Conservation & Endangered Species

Society membership requires observance of a Code of Ethics regarding the collection of molluscs and is networked with the leading conservation organisations. The society is also working with the International Union for the Conservation of Nature (IUCN) Mollusc Specialist Group to list Australia’s threatened and endangered species of molluscs.


The Malacological Society of Australasia considers the preservation and conservation of the fauna of Australasia as one of the society’s most important goals. In keeping with this goal, the council has established a code of ethics to guide the members of the society in their collecting pursuits. By introducing a code of ethics, the council wishes to demonstrate that the Malacological Society of Australasia is a responsible body of naturalists who have a positive role to play in the preservation of Australasia’s living resources.

1. Cause minimal disturbance to habitats
Habitat destruction is the most potent threat to molluscs (and other biota). Although other factors (e.g. pollution, land clearing) cause habitat destruction on a large scale, collectors can have significant impacts on local areas if they do not observe some simple rules:

  • always carefully replace any log, rock, coral boulder etc. immediately after inspecting the underside for molluscs.
  • try to disturb as few habitats (e.g. boulders, vegetation) as possible because the simple act of lifting a rock or log may destroy animals.
  • always observe the laws regulating access to sites (e.g. reserves and parks). These rules have been established to protect habitats and their constituent communities.

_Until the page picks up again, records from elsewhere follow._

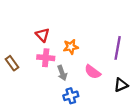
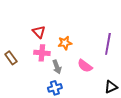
black triangle: (121, 85) -> (111, 87), moved
blue cross: (71, 96) -> (55, 88), moved

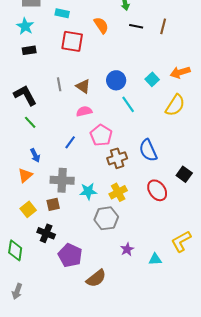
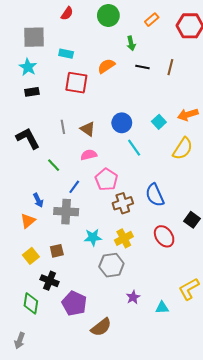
orange semicircle: (101, 25) -> (106, 66), turned -90
green line: (30, 122) -> (54, 165), moved
gray cross: (62, 180) -> (66, 212), moved
green diamond: (15, 250) -> (31, 303), moved

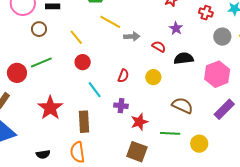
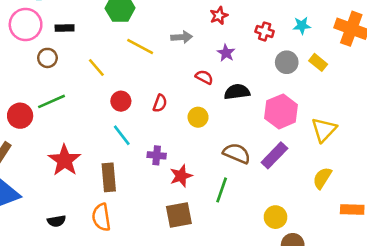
gray arrow: (132, 36) -> (182, 37), moved
red circle: (83, 62) -> (121, 101), moved
red semicircle: (123, 76) -> (160, 103), moved
purple rectangle: (224, 109) -> (274, 155), moved
green line: (170, 133) -> (222, 190), turned -72
yellow circle: (199, 144) -> (276, 217), moved
brown square: (137, 152) -> (179, 215), turned -30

2. Collect the minimum number of specimens necessary
Indiscriminate collecting can have devastating effects on local populations of molluscs. In keeping with this, the members should:

  • abide by local, national and international laws governing species and habitats at all times.
  • never collect more specimens than are strictly required for study and if possible collect empty shells.
  • never collect individuals that are involved in reproductive behaviour (e.g. egg guarding, breeding aggregations).
  • try to avoid the collection of juveniles or living individuals with damaged shells. In the first case, these have yet to breed and in the second case, damaged shells, if left alive can add to the pool of animals available for reproducing but are usually of little value to collectors.
  • photography should be considered as an alternative where ever possible (especially for larger species).